Hastane koridorları her zaman çekilmez bir yerdi Roi için. Payanda yerine başkası olsa asla buraya adım atmazdı. Payanda’nın odasının önüne gelmişlerdi. Candan içeriye baktı, beyaz çarşafların içinde kraliçe gibi yatıyordu. Yanında annesi elini sıkıca tutuyordu.Bir kaç dakika sonra öğretmen, doktorun herkesin girmesi için izin vermediğini söyleyerek camdan el sallamalarını istedi Payanda’ya. Ama bir istisna olabilirdi, Payanda “Roi geldi mi?” diye sorunca içeri giren öğretmene. Durumun hassasiyetinin farkında olan öğretmen çoktan Payanda’nın annesine olan biteni anlatmıştı. Kapıdan “Roi buraya gel” diye seslenince Roi’nin kalbi yerinden fırlayacak gibi atmaya başladı ve tabiki nefesi gitti. “Payanda seni görmek istiyor” dedi öğretmen Payanda’nın annesinin yanında. Onlar kapı eşiğinde, çocuklar camda. Roi yavaş yavaş çekine çekine odaya adımını attı. Annesinin saçlarını okşaması Roi’yi biraz cesaretlendirmişti odaya girerken.Roi yatağın yanına diz çöktü. Payanda Roi’ye uzun uzun baktıktan sonra “Çok aptalsın” dedi. Roi şaşırdı ama sükunetini bozmadı. Devam etti Payanda; “Peşinden o kadar koştum ama sen bir kere dönüpte beni sevdiğini söylemedin!” Odadaki sessizli şimdi Payanda’nın hıçkırıkları dolduruyordu. Roi ise boğazına yumruk gibi oturan ağırlığı düşündü. Ayağa kalkıp koşarak çıkmıştı odadan, tuvallete koşuyordu. Gözyaşlarını tutamamıştı Roi, avazı çıktığı kadarbağırıp haykırmak istese de sessiz sessiz ağlıyordu kitlediği tuvallet kabininde. Gözyaşları göğsünü ıslatmıştı, sanki göğsünü yarıp kalbini almak için ön hazırlıktı.

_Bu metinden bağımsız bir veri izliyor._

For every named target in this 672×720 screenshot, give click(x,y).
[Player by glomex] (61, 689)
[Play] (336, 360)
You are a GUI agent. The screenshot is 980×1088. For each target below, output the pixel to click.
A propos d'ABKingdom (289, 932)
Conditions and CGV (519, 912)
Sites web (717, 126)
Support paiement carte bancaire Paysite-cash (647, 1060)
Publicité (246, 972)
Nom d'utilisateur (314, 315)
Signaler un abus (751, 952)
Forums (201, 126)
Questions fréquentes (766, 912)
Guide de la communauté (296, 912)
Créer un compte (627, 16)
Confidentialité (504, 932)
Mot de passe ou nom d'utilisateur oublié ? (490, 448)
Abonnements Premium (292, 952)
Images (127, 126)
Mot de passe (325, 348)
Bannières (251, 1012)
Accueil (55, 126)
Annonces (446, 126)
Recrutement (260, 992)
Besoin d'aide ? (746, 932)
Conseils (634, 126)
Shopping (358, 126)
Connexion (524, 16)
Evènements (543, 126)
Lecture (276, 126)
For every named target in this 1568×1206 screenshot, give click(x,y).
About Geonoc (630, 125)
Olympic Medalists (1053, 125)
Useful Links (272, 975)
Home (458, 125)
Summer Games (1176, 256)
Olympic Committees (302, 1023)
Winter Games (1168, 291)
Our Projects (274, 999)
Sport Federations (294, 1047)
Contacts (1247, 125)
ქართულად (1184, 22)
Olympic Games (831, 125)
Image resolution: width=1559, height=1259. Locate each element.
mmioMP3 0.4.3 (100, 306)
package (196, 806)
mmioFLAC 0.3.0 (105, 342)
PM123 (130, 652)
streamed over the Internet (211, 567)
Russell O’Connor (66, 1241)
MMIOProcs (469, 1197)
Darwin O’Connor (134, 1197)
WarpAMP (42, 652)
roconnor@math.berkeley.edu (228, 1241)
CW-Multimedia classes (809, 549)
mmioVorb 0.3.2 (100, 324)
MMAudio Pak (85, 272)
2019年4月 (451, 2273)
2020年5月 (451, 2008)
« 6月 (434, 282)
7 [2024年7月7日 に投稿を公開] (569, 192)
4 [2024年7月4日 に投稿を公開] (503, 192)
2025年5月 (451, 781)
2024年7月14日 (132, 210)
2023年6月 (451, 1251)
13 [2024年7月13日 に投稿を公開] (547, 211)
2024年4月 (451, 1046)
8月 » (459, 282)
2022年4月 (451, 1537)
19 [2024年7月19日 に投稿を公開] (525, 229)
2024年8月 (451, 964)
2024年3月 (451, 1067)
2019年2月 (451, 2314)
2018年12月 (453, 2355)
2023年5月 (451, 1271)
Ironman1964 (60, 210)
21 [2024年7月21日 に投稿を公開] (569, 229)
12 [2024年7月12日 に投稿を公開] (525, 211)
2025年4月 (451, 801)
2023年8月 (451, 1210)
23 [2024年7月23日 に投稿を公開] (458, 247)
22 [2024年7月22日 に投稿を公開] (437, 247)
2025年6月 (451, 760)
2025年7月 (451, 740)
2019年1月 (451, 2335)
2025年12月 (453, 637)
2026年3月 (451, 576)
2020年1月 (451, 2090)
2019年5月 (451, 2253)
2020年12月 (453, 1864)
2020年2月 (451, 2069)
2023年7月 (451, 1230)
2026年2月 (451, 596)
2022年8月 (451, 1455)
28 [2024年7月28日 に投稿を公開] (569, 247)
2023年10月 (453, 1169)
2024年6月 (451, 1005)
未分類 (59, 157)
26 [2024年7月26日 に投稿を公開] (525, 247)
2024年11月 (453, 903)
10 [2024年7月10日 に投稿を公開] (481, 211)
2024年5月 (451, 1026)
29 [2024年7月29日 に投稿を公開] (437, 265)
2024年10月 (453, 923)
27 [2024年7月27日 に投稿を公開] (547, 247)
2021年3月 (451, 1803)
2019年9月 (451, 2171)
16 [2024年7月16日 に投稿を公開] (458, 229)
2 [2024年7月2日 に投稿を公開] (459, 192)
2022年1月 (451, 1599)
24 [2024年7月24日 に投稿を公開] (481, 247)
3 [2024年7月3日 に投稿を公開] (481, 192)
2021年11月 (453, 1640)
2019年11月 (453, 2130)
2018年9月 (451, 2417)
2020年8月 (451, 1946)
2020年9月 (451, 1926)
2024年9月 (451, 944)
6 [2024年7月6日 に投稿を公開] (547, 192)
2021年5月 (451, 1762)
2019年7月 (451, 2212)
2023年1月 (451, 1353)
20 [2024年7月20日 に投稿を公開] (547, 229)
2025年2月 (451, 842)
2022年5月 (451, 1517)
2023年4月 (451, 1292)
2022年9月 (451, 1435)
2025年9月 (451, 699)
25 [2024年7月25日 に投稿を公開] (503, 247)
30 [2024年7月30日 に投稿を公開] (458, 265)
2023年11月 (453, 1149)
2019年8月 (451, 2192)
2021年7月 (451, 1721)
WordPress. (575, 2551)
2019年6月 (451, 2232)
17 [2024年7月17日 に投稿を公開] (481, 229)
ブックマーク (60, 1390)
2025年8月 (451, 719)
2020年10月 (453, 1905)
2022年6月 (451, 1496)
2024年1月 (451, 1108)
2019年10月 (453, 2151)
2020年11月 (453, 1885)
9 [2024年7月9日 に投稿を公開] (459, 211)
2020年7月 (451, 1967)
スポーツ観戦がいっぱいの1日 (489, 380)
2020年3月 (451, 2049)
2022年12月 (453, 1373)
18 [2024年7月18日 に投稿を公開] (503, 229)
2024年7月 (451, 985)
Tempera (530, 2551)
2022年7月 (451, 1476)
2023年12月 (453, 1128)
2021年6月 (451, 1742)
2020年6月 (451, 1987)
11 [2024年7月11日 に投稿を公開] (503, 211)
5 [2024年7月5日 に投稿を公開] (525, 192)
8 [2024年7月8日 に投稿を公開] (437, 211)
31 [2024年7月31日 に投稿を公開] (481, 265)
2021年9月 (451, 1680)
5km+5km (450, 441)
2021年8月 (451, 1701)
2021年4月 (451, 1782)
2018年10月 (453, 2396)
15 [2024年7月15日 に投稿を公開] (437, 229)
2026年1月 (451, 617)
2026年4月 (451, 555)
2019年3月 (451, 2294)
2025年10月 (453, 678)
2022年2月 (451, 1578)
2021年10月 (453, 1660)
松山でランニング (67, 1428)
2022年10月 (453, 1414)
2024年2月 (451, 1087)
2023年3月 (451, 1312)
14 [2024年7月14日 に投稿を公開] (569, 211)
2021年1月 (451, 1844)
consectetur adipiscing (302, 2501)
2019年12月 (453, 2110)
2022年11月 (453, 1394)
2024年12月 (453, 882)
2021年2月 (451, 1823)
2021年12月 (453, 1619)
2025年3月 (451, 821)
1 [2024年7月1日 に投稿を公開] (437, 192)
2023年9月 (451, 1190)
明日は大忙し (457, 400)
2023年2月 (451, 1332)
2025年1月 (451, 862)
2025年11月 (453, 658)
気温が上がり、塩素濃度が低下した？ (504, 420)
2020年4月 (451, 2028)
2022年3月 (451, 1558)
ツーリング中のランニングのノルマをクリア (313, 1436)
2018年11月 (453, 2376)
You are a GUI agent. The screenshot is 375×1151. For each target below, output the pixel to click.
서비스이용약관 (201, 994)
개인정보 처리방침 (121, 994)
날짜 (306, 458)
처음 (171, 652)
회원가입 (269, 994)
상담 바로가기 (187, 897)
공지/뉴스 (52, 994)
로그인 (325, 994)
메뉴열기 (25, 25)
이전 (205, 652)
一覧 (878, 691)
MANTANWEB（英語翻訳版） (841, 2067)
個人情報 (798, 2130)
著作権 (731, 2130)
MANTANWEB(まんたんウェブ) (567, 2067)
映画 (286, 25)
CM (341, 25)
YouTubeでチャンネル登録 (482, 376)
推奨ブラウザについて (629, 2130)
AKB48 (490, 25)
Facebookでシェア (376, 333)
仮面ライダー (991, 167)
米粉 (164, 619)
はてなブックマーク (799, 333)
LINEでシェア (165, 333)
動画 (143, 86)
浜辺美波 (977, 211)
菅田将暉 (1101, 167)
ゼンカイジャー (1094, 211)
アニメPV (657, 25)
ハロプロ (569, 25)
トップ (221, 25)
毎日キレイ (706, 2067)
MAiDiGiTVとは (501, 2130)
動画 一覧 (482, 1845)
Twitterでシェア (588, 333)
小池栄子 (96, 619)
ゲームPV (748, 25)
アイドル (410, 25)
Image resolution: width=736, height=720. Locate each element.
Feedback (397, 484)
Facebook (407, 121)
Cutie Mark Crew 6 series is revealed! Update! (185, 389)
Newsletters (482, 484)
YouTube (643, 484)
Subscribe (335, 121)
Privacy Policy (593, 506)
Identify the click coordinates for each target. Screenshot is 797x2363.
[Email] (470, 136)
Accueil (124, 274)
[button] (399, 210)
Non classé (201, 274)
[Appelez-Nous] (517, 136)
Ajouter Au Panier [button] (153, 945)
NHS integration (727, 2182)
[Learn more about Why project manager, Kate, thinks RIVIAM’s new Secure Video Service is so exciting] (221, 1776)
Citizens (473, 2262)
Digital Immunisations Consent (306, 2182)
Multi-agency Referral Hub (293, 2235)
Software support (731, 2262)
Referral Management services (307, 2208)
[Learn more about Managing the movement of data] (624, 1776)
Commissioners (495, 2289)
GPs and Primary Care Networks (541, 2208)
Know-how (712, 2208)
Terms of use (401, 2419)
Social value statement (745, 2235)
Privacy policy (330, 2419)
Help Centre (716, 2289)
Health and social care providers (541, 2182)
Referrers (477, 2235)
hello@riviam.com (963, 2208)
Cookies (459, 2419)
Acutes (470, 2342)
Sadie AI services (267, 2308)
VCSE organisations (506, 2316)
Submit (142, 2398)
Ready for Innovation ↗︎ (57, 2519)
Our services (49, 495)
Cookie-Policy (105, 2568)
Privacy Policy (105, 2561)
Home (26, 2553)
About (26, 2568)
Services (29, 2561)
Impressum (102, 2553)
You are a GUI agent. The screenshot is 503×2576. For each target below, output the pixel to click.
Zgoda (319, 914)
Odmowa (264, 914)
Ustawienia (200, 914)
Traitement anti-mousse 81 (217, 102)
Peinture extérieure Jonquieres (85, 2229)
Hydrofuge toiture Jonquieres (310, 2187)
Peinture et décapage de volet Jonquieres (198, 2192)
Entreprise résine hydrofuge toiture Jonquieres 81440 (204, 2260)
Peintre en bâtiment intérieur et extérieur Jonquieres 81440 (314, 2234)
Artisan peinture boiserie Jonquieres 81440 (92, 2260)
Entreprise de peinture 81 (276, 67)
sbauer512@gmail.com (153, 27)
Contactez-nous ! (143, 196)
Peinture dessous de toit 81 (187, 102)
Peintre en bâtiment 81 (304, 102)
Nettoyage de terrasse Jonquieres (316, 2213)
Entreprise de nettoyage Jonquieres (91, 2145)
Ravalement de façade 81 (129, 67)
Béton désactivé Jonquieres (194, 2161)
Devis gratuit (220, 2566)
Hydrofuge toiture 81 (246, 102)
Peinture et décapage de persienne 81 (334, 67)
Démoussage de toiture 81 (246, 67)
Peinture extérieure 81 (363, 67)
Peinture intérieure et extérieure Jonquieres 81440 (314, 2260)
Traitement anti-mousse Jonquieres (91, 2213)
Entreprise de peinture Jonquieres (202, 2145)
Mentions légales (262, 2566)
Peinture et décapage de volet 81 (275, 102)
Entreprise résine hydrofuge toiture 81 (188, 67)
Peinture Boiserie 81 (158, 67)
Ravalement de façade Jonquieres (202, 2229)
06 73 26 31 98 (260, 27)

Yine her zamanki gibi bir okul günü. Ihlamur kokusu yoktu artık. Roi sırasında oturuyor, gözleri Payanda’nın boş sırasına dalmıştı. Öğretmen sınıfa girdiğinde yüzündeki o burukluk ele vermişti çoktan kendini, kötü haber vardı! “Çıkarmayın kitapları” dedi öğretmen, herkes meraklı. Ve dudaklarından idam edildi kelimeler Roi’nin beyninin dört duvarına;
“Payanda arkadaşınız dün gece beyin kanaması sonucu hayatını kaybetti.”
Biraz sessizlik…
Çok sürmedi, çocuklar ağlayıp feryat figan kızılca kıyamet koptu sınıfta. Roi yine kaskatı kesildi oturduğu sırada, derin bir nefes alıp bıraktı. Birkaç kız çocugu ve öğretmenin gözlerinin üzerinde olduğunu farketti. Hiç tepki vermedi. Gözlerinden tek bir damla yaş süzüldü dudaklarına, dudaklarına gözyaşının tuzlu tadı değdi. İşte bundan sonra reaksiyona uğradı tüm hastalıklı tavırlar. Ve and içti bir daha ağlamamaya.
O kadar karmaşıktı ki duygular, tanrıya olan inancını bile kaybetmişti ve diğer tüm kızlardan nefret eder olmuştu. İşte bu olayların çıkış noktası bu dayanılması güç vicdan azabıydı. Kim ne derse desin Roi asla aldırmadı. Suçluydu. Biliyordu ki kaçmasaydı Payanda hala nefes alacaktı.